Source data
★ ★ ★ ★

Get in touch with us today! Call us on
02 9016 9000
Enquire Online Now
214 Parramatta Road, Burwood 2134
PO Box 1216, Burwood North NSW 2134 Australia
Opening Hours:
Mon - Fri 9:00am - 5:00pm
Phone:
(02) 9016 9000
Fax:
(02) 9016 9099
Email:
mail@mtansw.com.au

★ ★ ★ ★

• _What the task asks_
Output each record precisely as written.

• _Response to the task_
Get in touch with us today! Call us on
02 9016 9000
Enquire Online Now
214 Parramatta Road, Burwood 2134
PO Box 1216, Burwood North NSW 2134 Australia
Opening Hours:
Mon - Fri 9:00am - 5:00pm
Phone:
(02) 9016 9000
Fax:
(02) 9016 9099
Email:
mail@mtansw.com.au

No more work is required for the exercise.